La hiedra que sube por el muro, que se ciñe y se pega a la corteza de un árbol, o la vid que se arraiga y crece sujeta a una larga estaca, o los nombres que se graban en la corteza de un olmo, o de una haya, son arraigados emblemas que cruzan las artes liberales ya desde la Antigüedad. Fijan en la robusta piedra o en el esbelto olmo la perenne imagen de un amor correspondido o desdeñado: la memoria del encuentro amoroso. Así el alocado Orlando fue grabando el nombre de su amada, narra Ariosto en Orlando furioso, en cuantos olmos encontraba en las apacibles riberas que recorría en su búsqueda. Angélica era su nombre en los albores del Renacimiento italiano. Y recoge el motivo la figura del obsesivo Crisóstomo, personaje en Don Quijote, quien deja inscrito en docenas de hayas el nombre de su Marcela: 'Y no hay alguna que en su lisa corteza no tenga grabado y escrito el nombre de Marcela' (I, XII). Pero fue el gran loco de amor de la cultura de Occidente, don Quijote, quien en un rapto de locura amorosa, fue 'escribiendo y grabando por las cortezas de los árboles y por la menuda arena muchos versos, todos acomodados a su tristeza, y algunos en alabanza de Dulcinea' (I, XXVI).


Aún más. Derrotado y decidido a volver a su casa manchega, su rival Sansón Carrasco le sugiere que se dedique al ameno oficio del pastoreo, aconsejando que escoja el nombre de su pastora 'y que no dejemos árbol, por duro que sea, donde no la rotule y grabe su nombre, como es uso y costumbre de los enamorados pastores' (II, LXXIII). Son numerosos los ecos de este arte de grabar en la corteza de un olmo, haya o chopo, el nombre de la amada, a veces figurando el encuentro en forma de un corazón atravesado por una flecha (mito de Cupido). 'Cien olmos que ya el tiempo viste / las escritas cortezas van creciendo / con mi nombre que en ellas escribiste', le declara Alcina a Rugero, personaje del Orlando furioso y recordado por Lope de Vega en su epístola 'Alcina a Rugero', incluida en sus Rimas. Tanto los poetas del Renacimiento como los del Barroco recogen esa gran tradición del loco de amor, que desde Teócrito, Virgilio y Ovidio (éste en sus Heroidas), lo mismo que Tasso en sus Odas, mueve a grabar en olmos, chopos o hayas los nombres de sus amadas.


Altos y robustos olmos bordean la orilla del río Miño, entre el puente romano y el nuevo. Y sorprende como sobre sus cortezas aparecen una miríada de nombres grabados a golpe de punta de navaja: un corazón y una flecha, un cuadrado a modo de lámina rotulada con el nombre de la pareja; un breve mensaje, una fecha que certifica el día del encuentro en solitario.
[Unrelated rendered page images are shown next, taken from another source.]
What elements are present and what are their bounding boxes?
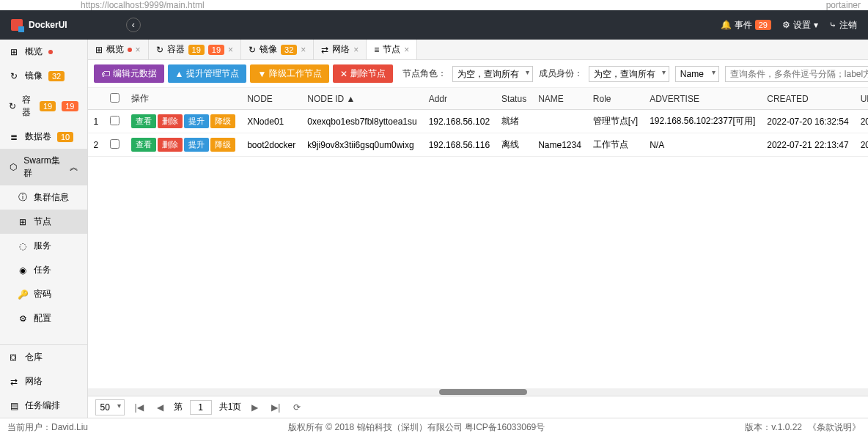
- cell-node: boot2docker: [241, 133, 301, 157]
- cell-node-id: 0xexqbo1esb7fbl8yttoea1su: [301, 110, 422, 133]
- footer: 当前用户： David.Liu 版权所有 © 2018 锦铂科技（深圳）有限公司…: [0, 418, 868, 436]
- network-icon: ⇄: [321, 45, 328, 55]
- next-page-button[interactable]: ▶: [249, 401, 261, 414]
- table-row[interactable]: 2 查看删除提升降级 boot2docker k9ji9ov8x3tii6gsq…: [88, 133, 869, 157]
- scrollbar-thumb[interactable]: [439, 389, 527, 395]
- cell-check: [104, 110, 125, 133]
- status-dot: [48, 50, 53, 54]
- sidebar-secrets[interactable]: 🔑密码: [0, 282, 87, 306]
- col-ops[interactable]: 操作: [125, 88, 241, 110]
- reload-button[interactable]: ⟳: [290, 401, 304, 414]
- edit-metadata-button[interactable]: 🏷编辑元数据: [94, 64, 164, 83]
- nodes-icon: ≡: [374, 45, 379, 55]
- cell-role: 工作节点: [587, 133, 644, 157]
- col-node[interactable]: NODE: [241, 88, 301, 110]
- sidebar-overview[interactable]: ⊞概览: [0, 40, 87, 64]
- info-icon: ⓘ: [18, 191, 28, 204]
- table: 操作 NODE NODE ID ▲ Addr Status NAME Role …: [88, 88, 869, 388]
- cell-addr: 192.168.56.116: [423, 133, 496, 157]
- table-row[interactable]: 1 查看删除提升降级 XNode01 0xexqbo1esb7fbl8yttoe…: [88, 110, 869, 133]
- search-input[interactable]: [725, 66, 868, 82]
- row-op-1[interactable]: 删除: [158, 138, 183, 152]
- row-op-0[interactable]: 查看: [131, 114, 156, 128]
- sidebar-configs[interactable]: ⚙配置: [0, 306, 87, 330]
- tag-icon: 🏷: [101, 69, 110, 79]
- horizontal-scrollbar[interactable]: [88, 388, 869, 396]
- page-input[interactable]: [190, 400, 212, 415]
- settings-button[interactable]: ⚙ 设置 ▾: [782, 19, 818, 32]
- cell-role: 管理节点[√]: [587, 110, 644, 133]
- sidebar-containers[interactable]: ↻容器1919: [0, 88, 87, 125]
- browser-bar: https://localhost:9999/main.html portain…: [0, 0, 868, 10]
- tab-images[interactable]: ↻镜像32×: [241, 40, 314, 59]
- terms-link[interactable]: 《条款说明》: [808, 421, 861, 434]
- name-select[interactable]: Name: [675, 66, 719, 82]
- first-page-button[interactable]: |◀: [132, 401, 147, 414]
- back-button[interactable]: ‹: [126, 18, 141, 32]
- tabs: ⊞概览× ↻容器1919× ↻镜像32× ⇄网络× ≡节点× ⌂ ⟳ ✕ ⛶: [88, 40, 869, 60]
- grid-icon: ⊞: [9, 47, 19, 57]
- sidebar-networks[interactable]: ⇄网络: [0, 369, 87, 393]
- col-node-id[interactable]: NODE ID ▲: [301, 88, 422, 110]
- sidebar-images[interactable]: ↻镜像32: [0, 64, 87, 88]
- row-op-2[interactable]: 提升: [184, 114, 209, 128]
- collapse-icon: ︽: [70, 161, 78, 174]
- cell-idx: 2: [88, 133, 105, 157]
- check-all[interactable]: [110, 93, 119, 103]
- col-advertise[interactable]: ADVERTISE: [644, 88, 761, 110]
- tab-networks[interactable]: ⇄网络×: [314, 40, 367, 59]
- close-icon[interactable]: ×: [136, 45, 141, 55]
- demote-button[interactable]: ▼降级工作节点: [250, 64, 329, 83]
- chevron-down-icon: ▾: [814, 20, 818, 30]
- sidebar-schedule[interactable]: ▤任务编排: [0, 393, 87, 418]
- page-size-select[interactable]: 50: [95, 399, 125, 415]
- cell-check: [104, 133, 125, 157]
- col-name[interactable]: NAME: [532, 88, 587, 110]
- cell-node-id: k9ji9ov8x3tii6gsq0um0wixg: [301, 133, 422, 157]
- row-op-3[interactable]: 降级: [210, 114, 235, 128]
- col-role[interactable]: Role: [587, 88, 644, 110]
- sidebar-volumes[interactable]: ≣数据卷10: [0, 125, 87, 149]
- prev-page-button[interactable]: ◀: [154, 401, 166, 414]
- close-icon[interactable]: ×: [228, 45, 233, 55]
- refresh-icon: ↻: [9, 101, 16, 111]
- cell-status: 离线: [496, 133, 532, 157]
- events-button[interactable]: 🔔 事件 29: [721, 19, 771, 32]
- row-op-3[interactable]: 降级: [210, 138, 235, 152]
- tab-containers[interactable]: ↻容器1919×: [149, 40, 242, 59]
- member-select[interactable]: 为空，查询所有: [589, 66, 669, 82]
- sidebar-services[interactable]: ◌服务: [0, 234, 87, 258]
- promote-button[interactable]: ▲提升管理节点: [168, 64, 247, 83]
- sidebar-repos[interactable]: ⛋仓库: [0, 345, 87, 369]
- cell-idx: 1: [88, 110, 105, 133]
- down-icon: ▼: [257, 69, 266, 79]
- close-icon[interactable]: ×: [353, 45, 358, 55]
- delete-button[interactable]: ✕删除节点: [333, 64, 393, 83]
- sidebar-nodes[interactable]: ⊞节点: [0, 210, 87, 234]
- col-created[interactable]: CREATED: [761, 88, 854, 110]
- bookmark[interactable]: portainer: [826, 0, 861, 10]
- col-updated[interactable]: UPDATED: [855, 88, 868, 110]
- row-op-0[interactable]: 查看: [131, 138, 156, 152]
- row-op-1[interactable]: 删除: [158, 114, 183, 128]
- col-addr[interactable]: Addr: [423, 88, 496, 110]
- row-op-2[interactable]: 提升: [184, 138, 209, 152]
- role-select[interactable]: 为空，查询所有: [452, 66, 533, 82]
- col-status[interactable]: Status: [496, 88, 532, 110]
- last-page-button[interactable]: ▶|: [268, 401, 283, 414]
- close-icon[interactable]: ×: [404, 45, 409, 55]
- sidebar-swarm[interactable]: ⬡Swarm集群︽: [0, 149, 87, 185]
- row-check[interactable]: [110, 116, 119, 125]
- tab-overview[interactable]: ⊞概览×: [88, 40, 149, 59]
- current-user: David.Liu: [51, 422, 88, 432]
- tab-nodes[interactable]: ≡节点×: [367, 40, 417, 59]
- logo[interactable]: DockerUI: [11, 19, 67, 31]
- cell-ops: 查看删除提升降级: [125, 110, 241, 133]
- sidebar-tasks[interactable]: ◉任务: [0, 258, 87, 282]
- close-icon[interactable]: ×: [301, 45, 306, 55]
- cell-updated: 2022-08-12 12:15:35: [855, 110, 868, 133]
- logout-button[interactable]: ⤷ 注销: [829, 19, 857, 32]
- table-header: 操作 NODE NODE ID ▲ Addr Status NAME Role …: [88, 88, 869, 110]
- row-check[interactable]: [110, 139, 119, 149]
- sidebar-cluster-info[interactable]: ⓘ集群信息: [0, 185, 87, 210]
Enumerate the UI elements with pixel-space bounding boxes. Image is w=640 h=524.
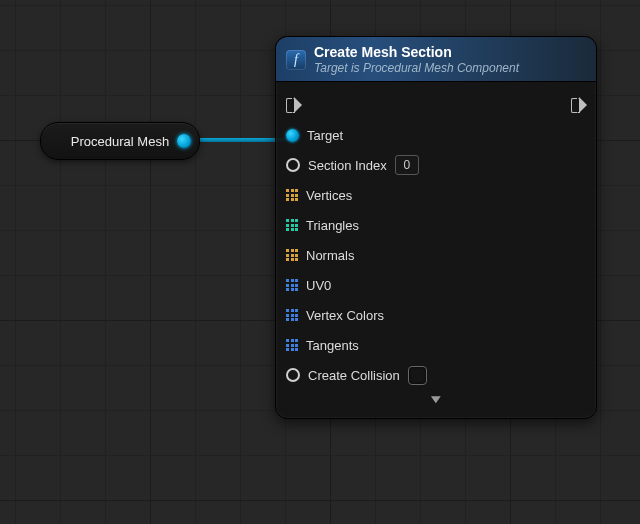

Toda una cartografía de la subjetividad amorosa, juvenil, inscrita en las cortezas de unos robustos olmos. Las lejanas Angélicas de la tradición grecolatina, Filis, Amarilis o Belisas (éstas en Garcilaso y Lope), son ahora, en estos olmos a orillas de Miño, nombres que delatan la nueva cultura global: Jessica, Kathy, Mary, Ivan, Edgar, Andrés, acompañadas con un breve y reconocido mensaje: I love you. En varios casos (recorro estas orillas en mis soledades a la caída de la tarde) el mensaje ha sido arrancado de cuajo: el olmo inocente despojado de su corteza testifica la radical ruptura, el desencuentro. La palabra y la imagen se hacen historia amorosa en las cortezas de unos olmos. A las orillas de una ribera acariciada por el constante fluir del agua, se certifica la unión o el desenlace de un amor fundido en el clásico locus amoenus.


Es como si la naturaleza fuese también partícipe del palpitar de dos cuerpos fundidos en uno, materia deseando fundirse, muy de acuerdo con la tradición escolástica, en forma vivificante, en vida nueva, ya que 'el cuerpo al alma se conforma'. Un nombre de varón, otro de hembra, inscritos en la dura corteza de unos olmos, repiten la lejana tradición a modo de abreviada nota amorosa. La escritura da en inscritura, el tronco en sublimación fálica, si aceptamos una lectura freudiana, y la corteza depositaria de una memoria en presencia de una ancestral escritura repetida en unos olmos a orillas de un río llamado Miño.